__WHAT TO WORK ON__.
Reproduce the records below in their entirety, exactly as shown.

Items from a data source:
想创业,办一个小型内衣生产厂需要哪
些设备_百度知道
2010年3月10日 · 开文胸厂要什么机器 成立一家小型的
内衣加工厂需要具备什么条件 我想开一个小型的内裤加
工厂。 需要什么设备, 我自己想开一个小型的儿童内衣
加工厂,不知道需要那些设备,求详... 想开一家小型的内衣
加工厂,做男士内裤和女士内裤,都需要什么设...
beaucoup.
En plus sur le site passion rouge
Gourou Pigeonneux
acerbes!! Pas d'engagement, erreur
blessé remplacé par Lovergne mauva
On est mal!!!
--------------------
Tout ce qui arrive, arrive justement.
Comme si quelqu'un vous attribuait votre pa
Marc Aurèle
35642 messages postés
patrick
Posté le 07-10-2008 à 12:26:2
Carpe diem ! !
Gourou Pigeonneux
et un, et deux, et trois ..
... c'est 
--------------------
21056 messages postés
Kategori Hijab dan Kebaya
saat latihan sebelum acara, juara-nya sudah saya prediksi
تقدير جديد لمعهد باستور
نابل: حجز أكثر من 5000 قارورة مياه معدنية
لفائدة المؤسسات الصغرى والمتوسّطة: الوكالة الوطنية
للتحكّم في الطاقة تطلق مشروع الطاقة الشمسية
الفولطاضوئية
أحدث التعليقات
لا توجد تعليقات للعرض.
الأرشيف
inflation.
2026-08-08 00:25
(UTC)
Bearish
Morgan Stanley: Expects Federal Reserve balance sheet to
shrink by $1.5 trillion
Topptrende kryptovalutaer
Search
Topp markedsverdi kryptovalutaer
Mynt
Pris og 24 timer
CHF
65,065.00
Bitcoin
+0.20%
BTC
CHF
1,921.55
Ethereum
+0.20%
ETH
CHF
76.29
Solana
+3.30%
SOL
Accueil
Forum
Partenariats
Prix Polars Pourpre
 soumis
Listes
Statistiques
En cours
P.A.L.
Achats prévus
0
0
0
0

__SOLUTION TO THIS TASK__.
想创业,办一个小型内衣生产厂需要哪
些设备_百度知道
2010年3月10日 · 开文胸厂要什么机器 成立一家小型的
内衣加工厂需要具备什么条件 我想开一个小型的内裤加
工厂。 需要什么设备, 我自己想开一个小型的儿童内衣
加工厂,不知道需要那些设备,求详... 想开一家小型的内衣
加工厂,做男士内裤和女士内裤,都需要什么设...
beaucoup.
En plus sur le site passion rouge
Gourou Pigeonneux
acerbes!! Pas d'engagement, erreur
blessé remplacé par Lovergne mauva
On est mal!!!
--------------------
Tout ce qui arrive, arrive justement.
Comme si quelqu'un vous attribuait votre pa
Marc Aurèle
35642 messages postés
patrick
Posté le 07-10-2008 à 12:26:2
Carpe diem ! !
Gourou Pigeonneux
et un, et deux, et trois ..
... c'est 
--------------------
21056 messages postés
Kategori Hijab dan Kebaya
saat latihan sebelum acara, juara-nya sudah saya prediksi
تقدير جديد لمعهد باستور
نابل: حجز أكثر من 5000 قارورة مياه معدنية
لفائدة المؤسسات الصغرى والمتوسّطة: الوكالة الوطنية
للتحكّم في الطاقة تطلق مشروع الطاقة الشمسية
الفولطاضوئية
أحدث التعليقات
لا توجد تعليقات للعرض.
الأرشيف
inflation.
2026-08-08 00:25
(UTC)
Bearish
Morgan Stanley: Expects Federal Reserve balance sheet to
shrink by $1.5 trillion
Topptrende kryptovalutaer
Search
Topp markedsverdi kryptovalutaer
Mynt
Pris og 24 timer
CHF
65,065.00
Bitcoin
+0.20%
BTC
CHF
1,921.55
Ethereum
+0.20%
ETH
CHF
76.29
Solana
+3.30%
SOL
Accueil
Forum
Partenariats
Prix Polars Pourpre
 soumis
Listes
Statistiques
En cours
P.A.L.
Achats prévus
0
0
0
0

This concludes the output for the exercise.